**PROBLEM TO WORK ON**
In the data below, begin at the line with "Describe the element" and stop after the line with "You are a GUI"; output those lines exactly and no pictures.
** DATASET RECORDS follows **
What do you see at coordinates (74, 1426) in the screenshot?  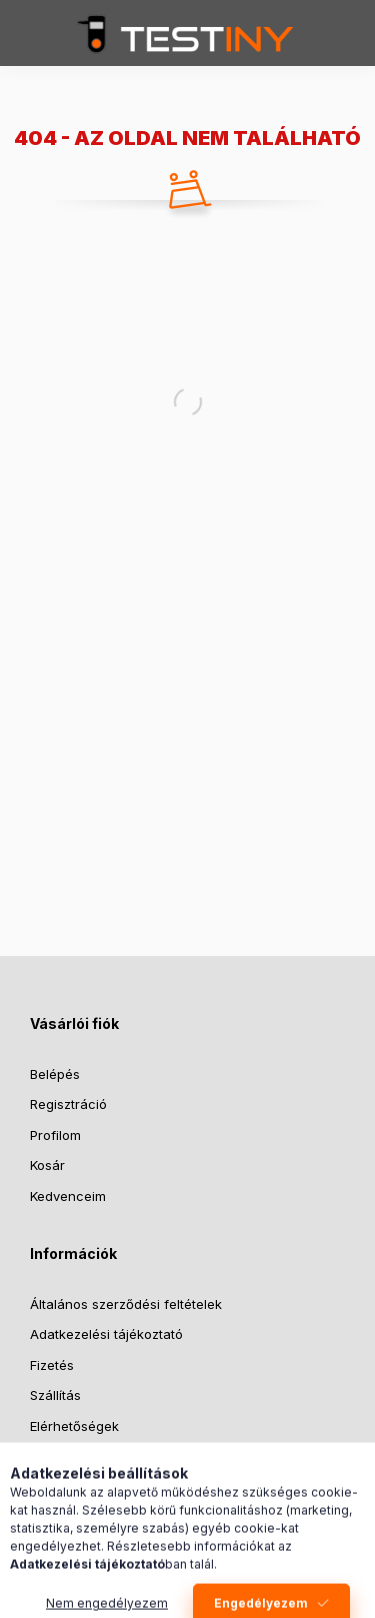 I see `Elérhetőségek` at bounding box center [74, 1426].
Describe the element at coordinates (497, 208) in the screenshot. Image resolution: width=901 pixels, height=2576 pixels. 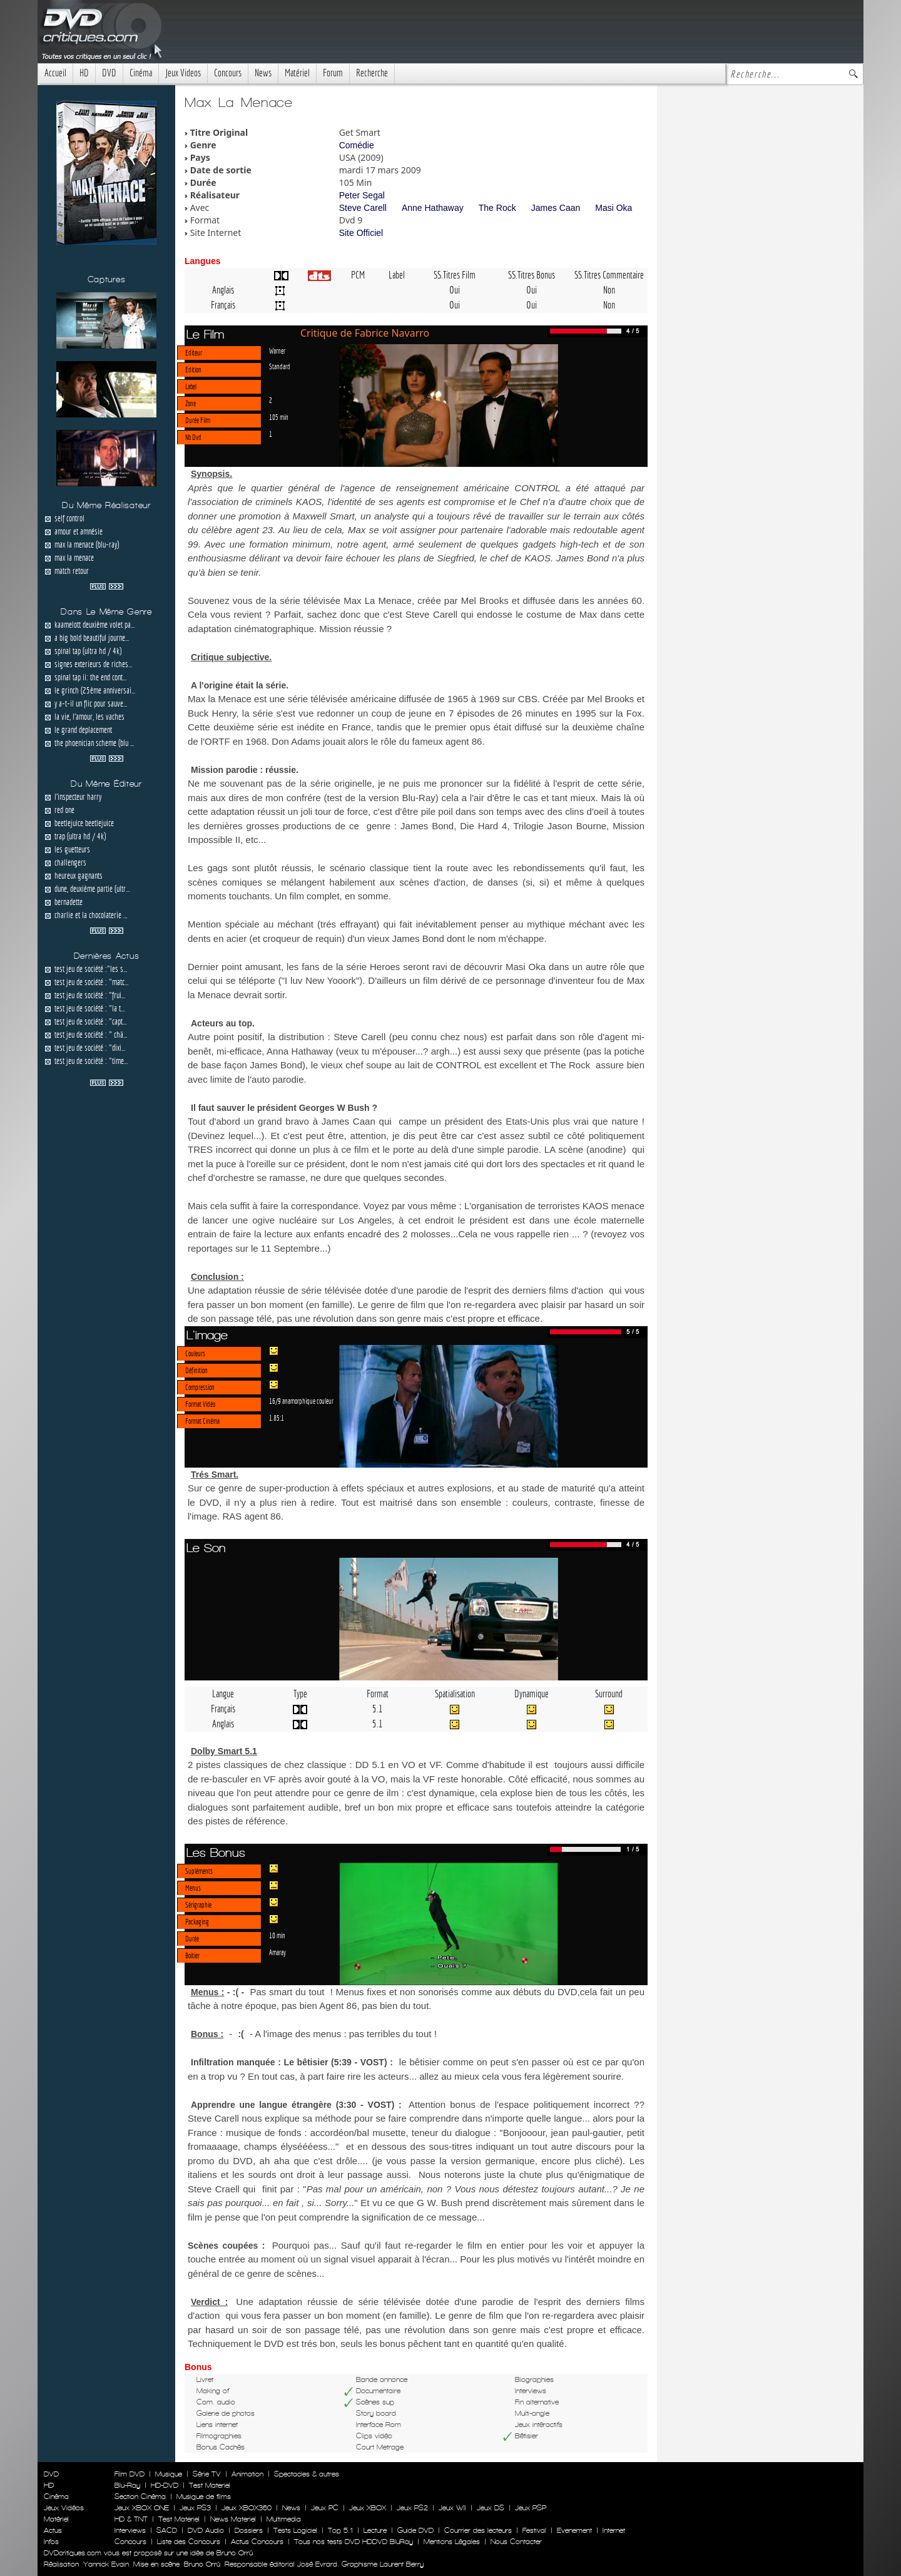
I see `The Rock` at that location.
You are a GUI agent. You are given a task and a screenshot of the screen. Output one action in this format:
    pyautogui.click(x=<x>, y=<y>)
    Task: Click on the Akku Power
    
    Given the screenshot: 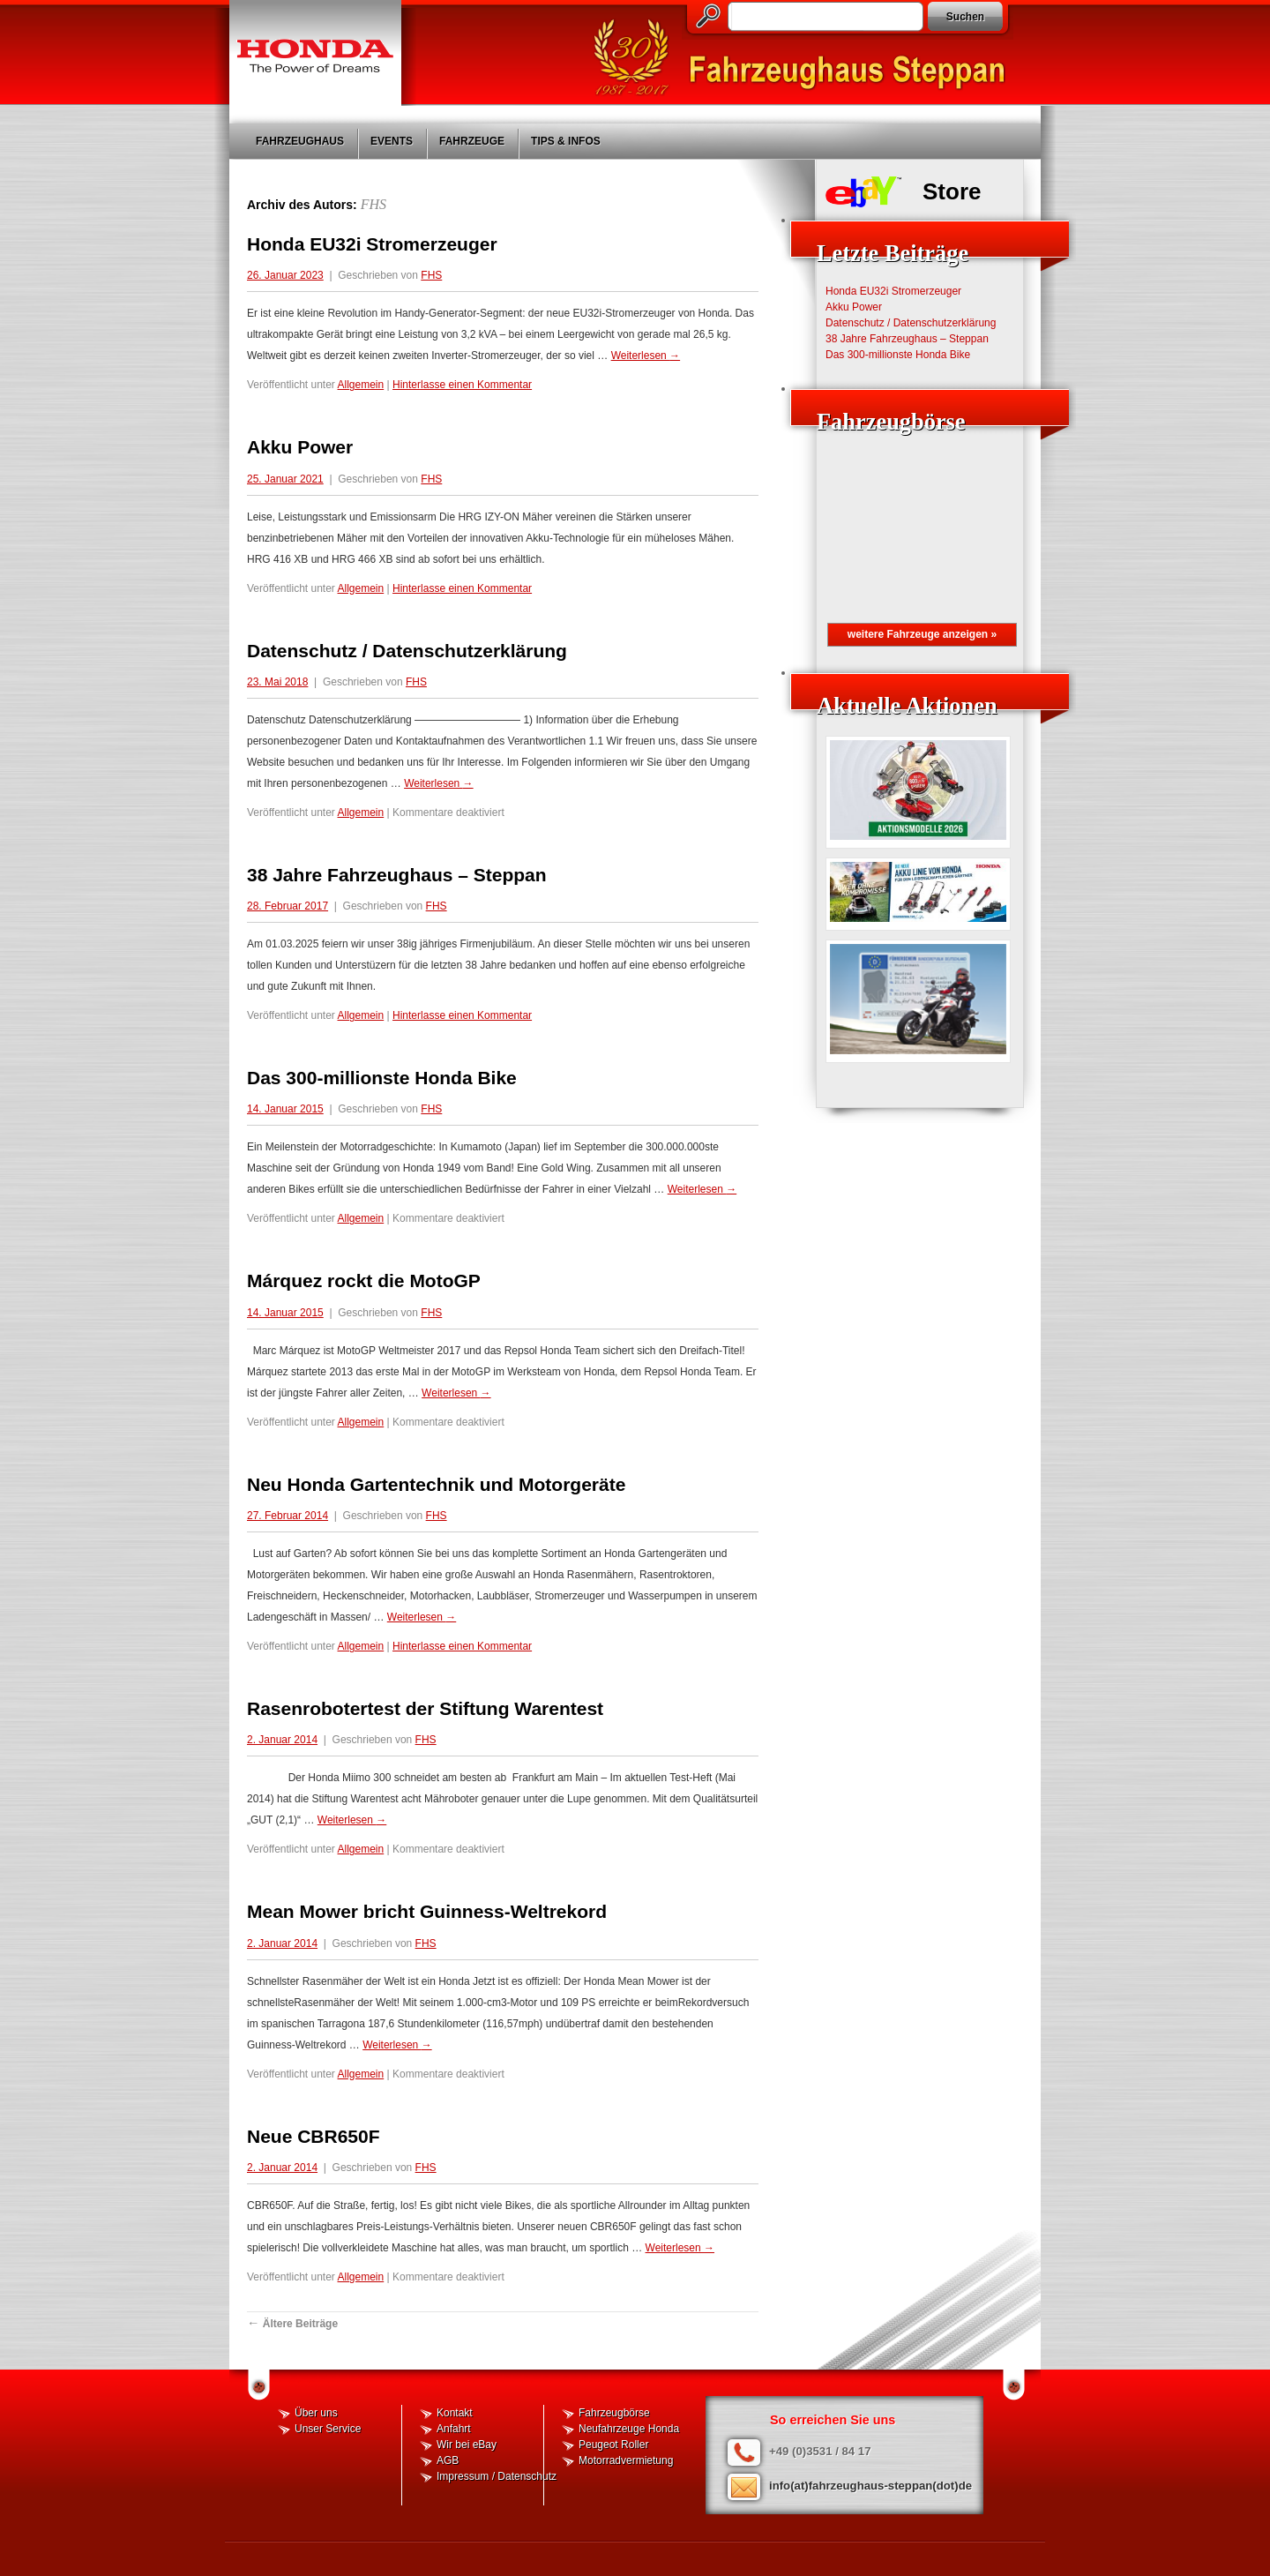 What is the action you would take?
    pyautogui.click(x=300, y=447)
** End of DATASET RECORDS **
**WRITTEN SOLUTION**
Describe the element at coordinates (497, 208) in the screenshot. Image resolution: width=901 pixels, height=2576 pixels. 
I see `The Rock` at that location.
You are a GUI agent. You are given a task and a screenshot of the screen. Output one action in this format:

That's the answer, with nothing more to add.